### Exercise input ###

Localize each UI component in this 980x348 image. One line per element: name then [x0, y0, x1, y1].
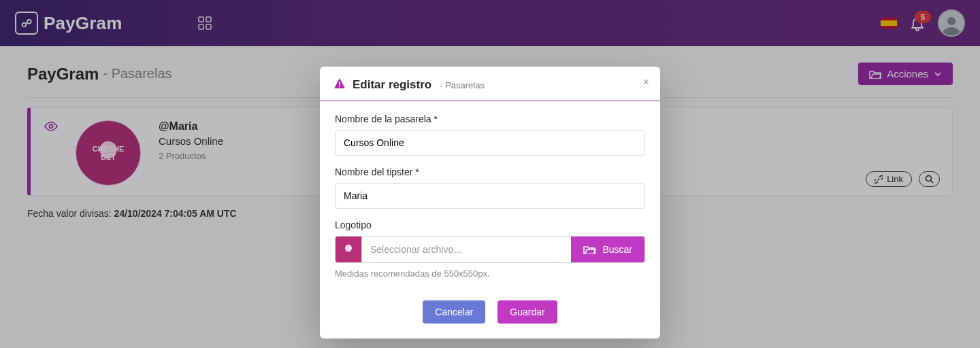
label-gateway-name: Nombre de la pasarela * — [335, 114, 645, 124]
modal-title: Editar registro — [353, 78, 431, 92]
svg-rect-10 — [339, 86, 340, 87]
svg-rect-9 — [339, 82, 340, 85]
modal-header: Editar registro Pasarelas × — [320, 67, 660, 101]
modal-close-button[interactable]: × — [643, 76, 649, 88]
field-gateway-name: Nombre de la pasarela * — [335, 114, 645, 156]
field-logo: Logotipo Seleccionar archivo... Buscar M… — [335, 220, 645, 235]
warning-icon — [333, 77, 346, 92]
field-tipster-name: Nombre del tipster * — [335, 167, 645, 209]
label-logo: Logotipo — [335, 220, 645, 230]
label-tipster-name: Nombre del tipster * — [335, 167, 645, 177]
input-gateway-name[interactable] — [335, 130, 645, 156]
modal-subtitle: Pasarelas — [440, 80, 485, 90]
edit-gateway-modal: Editar registro Pasarelas × Nombre de la… — [320, 67, 660, 235]
input-tipster-name[interactable] — [335, 183, 645, 209]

###

Task brief >> Copy each line from the data that features the string "Pasarelas".

Exercise output >>
modal-header: Editar registro Pasarelas × — [320, 67, 660, 101]
modal-subtitle: Pasarelas — [440, 80, 485, 90]
edit-gateway-modal: Editar registro Pasarelas × Nombre de la… — [320, 67, 660, 235]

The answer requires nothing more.